I thought I would share some of the problem-solving that has gone into making Imp in ceramic. Each horse presents different production challenges. In the case of Imp, most of them have centered around his size. Just a few years ago, we thought stablemate-scale sculptures with thin legs were not feasible. That’s one of the reasons there are so many draft and pony breeds in ceramic; they have relatively thick legs. (Well, that and many of us working in ceramics are Anglophiles.)
We have gotten a lot better at dealing with thin legs, but problems remain with small horses. When earthenware horses are cast, liquid clay (slip) is poured into the mold, allowed to sit until a skin is formed, and then drained back out. As a result they are hollow inside, somewhat like a chocolate Easter bunny.
The goal is to get a fairly even thickness to this “skin”. Excess slip can’t stay inside the body of the horse or the barrel and hindquarters suck in during the drying period. Those larger areas must drain back through the pour hole. This means that the pour hole opening has to be large enough to drain the slip even after the skin has formed around the opening.
With most horses, this isn’t a big problem because they aren’t poured very thick. Imp is different in that he must be poured a little thicker, otherwise the area around his throatlatch closes off, leaving an air pocket inside his head. Air pockets that don’t vent to the outside can cause a piece to explode. The idea of opening a kiln to find a half-dozen Imps with their little heads popped off was really unappealing! The solution was to wait longer to drain him so the inner walls would be thick enough to make his head solid.
The problem with this was that his pour hole – the spot where the clay had to drain back out – was already too small. His belly just wasn’t wide enough to hold a proper sized pour hole. Walls thick enough to fill his head closed off his pour hole, but weren’t so thick that there wasn’t excess slip sloshing around in his belly. I needed to be able to clear the pour hole so it could drain.
Unfortunately just sticking something up inside doesn’t work well. It’s hard not to push through the pour hole and on into his back. Since the mold turns upside down to drain, the damage to his back would not refill. What I needed was a special tool just long enough to clear the pour hole, but too short to hit his back.
I needed something that could scoop the clay out of the opening, rather than just push it around, so I used my round-nosed pliers to make a loop from some armature wire.
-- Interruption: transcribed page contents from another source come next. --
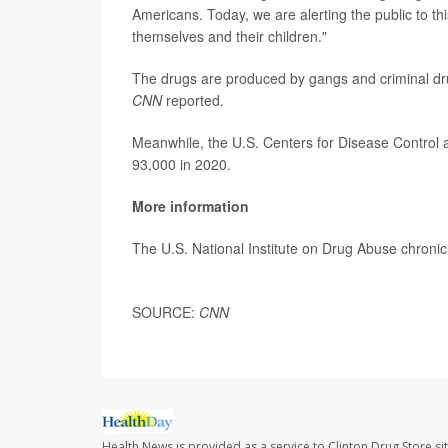
Americans. Today, we are alerting the public to th
themselves and their children."
The drugs are produced by gangs and criminal dru
CNN
reported.
Meanwhile, the U.S. Centers for Disease Control 
93,000 in 2020.
More information
The U.S. National Institute on Drug Abuse chronic
SOURCE:
CNN
Health News is provided as a service to Clinton Drug Store si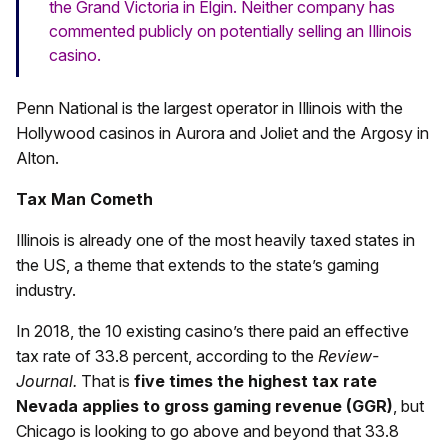
the Grand Victoria in Elgin. Neither company has
commented publicly on potentially selling an Illinois
casino.
Penn National is the largest operator in Illinois with the
Hollywood casinos in Aurora and Joliet and the Argosy in
Alton.
Tax Man Cometh
Illinois is already one of the most heavily taxed states in
the US, a theme that extends to the state’s gaming
industry.
In 2018, the 10 existing casino’s there paid an effective
tax rate of 33.8 percent, according to the
Review-
Journal.
That is
five times the highest tax rate
Nevada applies to gross gaming revenue (GGR)
, but
Chicago is looking to go above and beyond that 33.8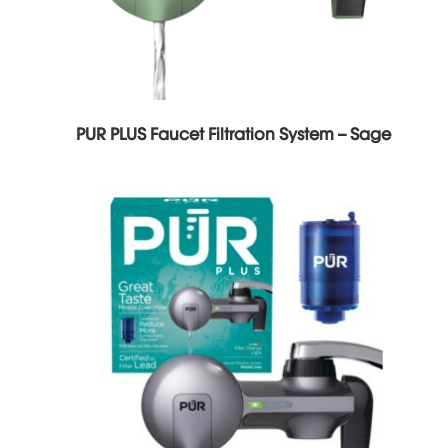
PUR PLUS Faucet Filtration System – Sage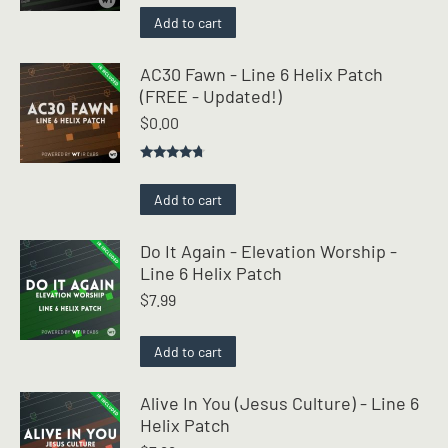
was:
is:
Add to cart
$2.99.
$0.00.
AC30 Fawn - Line 6 Helix Patch
(FREE - Updated!)
$
0.00
Rated
4.50
out of 5
Add to cart
Do It Again - Elevation Worship -
Line 6 Helix Patch
$
7.99
Add to cart
Alive In You (Jesus Culture) - Line 6
Helix Patch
Here I’ve used the rubber master to determine the length needed. I want the loop far enough inside that I’m not scraping it against the plaster mold. The metal wire is hard enough to chip the plaster. I want it just a little beyond the opening, but well away from the topline.
After marking the length I need with a Sharpie pen, I bent the remaining wire into a handle.
Then the handle was covered with polymer clay and baked. This stablized the handle and allowed me to hold it a little better. (The purple handle has also make it harder for me to lose the tool, which has made me wonder if I should paint all my tool handles bright colors!)
Since making the draining tool, I’ve been getting a higher percentage of Imps that survive to the bisque stage. Now my only production question is if I can get them to the final glazed stage.